L’approche engagée de l’auteur des Nouveaux prêtres est toujours bâtie selon le même modèle : une enquête très fouillée ; l’enquête – ou le reportage – devient un livre (roman, essai, témoignages) ; le livre précède un passage à l’action, à la mobilisation (pèlerinage, lancement d’une association, candidature politique, pétition, tribune dans les principaux médias ,..). Cette technique bien rodée fait penser à Philippe de Villiers, à Bernard Antony. C’est une approche d’une redoutable efficacité, pas si fréquente, malheureusement, dans l’intelligentsia de droite. Michel de Saint-Pierre fut en fait ce que l’on appelle aujourd’hui un influenceur. Les thèmes successifs dont il s’est emparé, il a su les diffuser dans les médias de l’époque, les distiller dans le débat public.

En refermant cette biographie, on ne peut s’empêcher de penser que l’auteur des Aristocrates mérite en effet de survivre dans les mémoires. Sur ce plan, déjà, cette biographie est parfaitement probante.

Alors pourquoi ne pas commencer par rééditer certains des romans ? Sans doute pas ceux qui étaient les plus liés aux évènements de l’époque, mais Bouclier cite notamment L’Accusée, roman policier sur fond d’emprise psychologique, « l’un de ses meilleurs romans, qui tient le lecteur en haleine de la première à la dernière ligne ». Ce roman donna lieu à une série télévisée de vingt épisodes diffusée en 1974. Bouclier attire aussi l’attention sur d’autres romans de qualité, sur des vies de saints et de héros, qui méritent d’être toutes rééditées : Saint Bernadette, Saint-Vincent de Paul, le curé d’Ars, Monsieur de Charrette.
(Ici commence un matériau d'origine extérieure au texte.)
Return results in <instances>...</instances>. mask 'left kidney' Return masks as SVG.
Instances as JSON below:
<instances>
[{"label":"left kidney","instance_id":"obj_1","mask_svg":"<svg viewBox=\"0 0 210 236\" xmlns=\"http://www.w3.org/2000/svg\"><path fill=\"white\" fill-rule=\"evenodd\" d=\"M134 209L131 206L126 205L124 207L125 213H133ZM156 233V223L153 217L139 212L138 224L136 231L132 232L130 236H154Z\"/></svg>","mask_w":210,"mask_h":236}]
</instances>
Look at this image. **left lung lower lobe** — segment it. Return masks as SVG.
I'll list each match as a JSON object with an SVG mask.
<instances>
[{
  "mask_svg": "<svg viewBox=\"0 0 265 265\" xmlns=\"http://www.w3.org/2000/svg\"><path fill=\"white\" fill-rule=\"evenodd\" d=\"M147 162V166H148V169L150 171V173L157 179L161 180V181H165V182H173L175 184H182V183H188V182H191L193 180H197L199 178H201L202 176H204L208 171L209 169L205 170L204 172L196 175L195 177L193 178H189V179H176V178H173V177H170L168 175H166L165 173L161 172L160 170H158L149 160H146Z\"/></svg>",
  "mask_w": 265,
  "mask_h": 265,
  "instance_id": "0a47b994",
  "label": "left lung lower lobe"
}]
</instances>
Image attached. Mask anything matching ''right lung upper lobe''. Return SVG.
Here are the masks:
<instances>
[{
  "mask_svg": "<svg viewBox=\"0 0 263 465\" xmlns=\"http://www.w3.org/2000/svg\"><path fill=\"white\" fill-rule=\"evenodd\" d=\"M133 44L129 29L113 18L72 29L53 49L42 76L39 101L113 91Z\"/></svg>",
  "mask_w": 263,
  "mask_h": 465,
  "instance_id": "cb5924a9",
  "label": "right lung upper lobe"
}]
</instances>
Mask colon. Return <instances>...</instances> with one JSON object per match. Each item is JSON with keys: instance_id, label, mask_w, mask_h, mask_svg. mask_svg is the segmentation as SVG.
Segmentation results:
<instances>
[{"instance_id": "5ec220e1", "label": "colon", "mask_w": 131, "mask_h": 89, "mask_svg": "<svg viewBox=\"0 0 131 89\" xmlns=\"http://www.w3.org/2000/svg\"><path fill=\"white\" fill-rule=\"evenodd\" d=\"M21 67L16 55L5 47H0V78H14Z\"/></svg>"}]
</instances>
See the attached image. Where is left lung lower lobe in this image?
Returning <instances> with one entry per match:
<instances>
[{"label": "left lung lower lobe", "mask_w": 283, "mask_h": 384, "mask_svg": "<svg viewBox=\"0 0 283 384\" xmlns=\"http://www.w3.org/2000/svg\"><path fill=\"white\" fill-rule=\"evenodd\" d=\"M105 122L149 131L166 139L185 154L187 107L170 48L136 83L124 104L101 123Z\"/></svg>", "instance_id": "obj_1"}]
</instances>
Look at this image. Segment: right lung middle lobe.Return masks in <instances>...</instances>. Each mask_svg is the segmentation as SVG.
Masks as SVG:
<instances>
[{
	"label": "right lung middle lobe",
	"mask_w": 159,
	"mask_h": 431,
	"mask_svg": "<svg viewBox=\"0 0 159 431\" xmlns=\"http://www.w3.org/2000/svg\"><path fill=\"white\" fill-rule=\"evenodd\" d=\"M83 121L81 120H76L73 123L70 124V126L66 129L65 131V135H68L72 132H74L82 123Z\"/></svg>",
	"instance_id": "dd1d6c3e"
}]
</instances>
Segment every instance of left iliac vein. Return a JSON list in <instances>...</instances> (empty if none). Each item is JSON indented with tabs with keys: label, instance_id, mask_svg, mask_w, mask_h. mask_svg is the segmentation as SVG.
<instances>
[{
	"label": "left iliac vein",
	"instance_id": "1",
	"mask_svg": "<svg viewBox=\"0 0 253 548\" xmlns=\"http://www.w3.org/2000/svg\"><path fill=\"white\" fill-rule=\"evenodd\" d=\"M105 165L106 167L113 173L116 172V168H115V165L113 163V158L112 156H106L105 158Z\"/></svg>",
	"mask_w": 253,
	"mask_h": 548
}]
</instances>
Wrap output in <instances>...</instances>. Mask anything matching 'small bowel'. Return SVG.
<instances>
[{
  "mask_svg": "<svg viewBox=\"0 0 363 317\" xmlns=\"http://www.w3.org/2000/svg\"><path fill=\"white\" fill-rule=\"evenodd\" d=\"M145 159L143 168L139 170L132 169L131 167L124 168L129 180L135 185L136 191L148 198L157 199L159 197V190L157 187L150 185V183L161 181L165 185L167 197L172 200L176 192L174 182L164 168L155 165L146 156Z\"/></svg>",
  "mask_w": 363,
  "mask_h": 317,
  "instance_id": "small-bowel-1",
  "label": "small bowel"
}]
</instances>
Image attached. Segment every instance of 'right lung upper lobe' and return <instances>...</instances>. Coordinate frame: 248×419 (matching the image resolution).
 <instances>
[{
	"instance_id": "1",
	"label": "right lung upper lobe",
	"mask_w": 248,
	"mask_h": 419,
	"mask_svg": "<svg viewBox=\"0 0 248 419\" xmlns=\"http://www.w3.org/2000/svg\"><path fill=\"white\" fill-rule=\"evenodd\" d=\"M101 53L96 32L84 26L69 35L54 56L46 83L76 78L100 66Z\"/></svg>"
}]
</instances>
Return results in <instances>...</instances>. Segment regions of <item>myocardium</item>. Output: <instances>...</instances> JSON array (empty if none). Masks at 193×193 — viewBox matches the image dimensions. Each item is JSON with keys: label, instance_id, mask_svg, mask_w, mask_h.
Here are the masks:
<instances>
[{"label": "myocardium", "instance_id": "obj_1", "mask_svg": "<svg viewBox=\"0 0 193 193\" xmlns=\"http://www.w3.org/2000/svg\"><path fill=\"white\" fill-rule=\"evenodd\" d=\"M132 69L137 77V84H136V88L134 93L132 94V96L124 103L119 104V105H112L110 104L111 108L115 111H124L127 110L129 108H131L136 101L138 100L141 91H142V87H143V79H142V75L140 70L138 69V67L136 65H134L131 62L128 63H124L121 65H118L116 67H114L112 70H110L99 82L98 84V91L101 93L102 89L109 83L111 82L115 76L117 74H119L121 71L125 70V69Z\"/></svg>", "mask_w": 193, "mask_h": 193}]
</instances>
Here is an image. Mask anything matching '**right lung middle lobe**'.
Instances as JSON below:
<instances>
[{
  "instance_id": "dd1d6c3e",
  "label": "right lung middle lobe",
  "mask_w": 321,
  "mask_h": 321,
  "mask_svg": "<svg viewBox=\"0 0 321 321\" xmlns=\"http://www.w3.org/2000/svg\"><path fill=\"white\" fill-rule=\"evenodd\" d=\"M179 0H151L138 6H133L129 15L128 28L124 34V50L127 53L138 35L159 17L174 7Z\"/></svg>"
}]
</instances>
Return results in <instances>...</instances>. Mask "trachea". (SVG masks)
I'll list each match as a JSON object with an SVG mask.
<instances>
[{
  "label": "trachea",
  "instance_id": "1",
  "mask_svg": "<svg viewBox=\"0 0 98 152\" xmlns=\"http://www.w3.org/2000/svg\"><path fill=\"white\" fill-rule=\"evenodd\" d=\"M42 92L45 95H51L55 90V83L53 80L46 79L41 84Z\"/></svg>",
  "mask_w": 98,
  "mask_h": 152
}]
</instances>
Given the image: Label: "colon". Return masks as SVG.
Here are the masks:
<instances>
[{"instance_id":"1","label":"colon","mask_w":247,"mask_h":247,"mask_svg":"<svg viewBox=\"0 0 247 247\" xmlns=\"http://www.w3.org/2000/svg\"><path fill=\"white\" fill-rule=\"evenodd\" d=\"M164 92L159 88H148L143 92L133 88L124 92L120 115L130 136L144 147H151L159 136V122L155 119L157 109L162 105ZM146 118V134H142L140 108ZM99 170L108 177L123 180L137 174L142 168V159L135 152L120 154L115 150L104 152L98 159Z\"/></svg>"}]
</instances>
Elles étaient à l’époque publiées chez Gallimard, La Bonne Presse, La Table Ronde, Robert Laffont, puis rééditées en Livre de Poche.

Rééditer certains de ces ouvrages pourrait constituer une seconde étape, après cette biographie, dans la redécouverte – nécessaire – des œuvres de Michel de Saint-Pierre.

Madeleine Cruz

Michel de Saint-Pierre. Une biographie, par Thierry Bouclier, 324 p., Via Romana, avril 2026.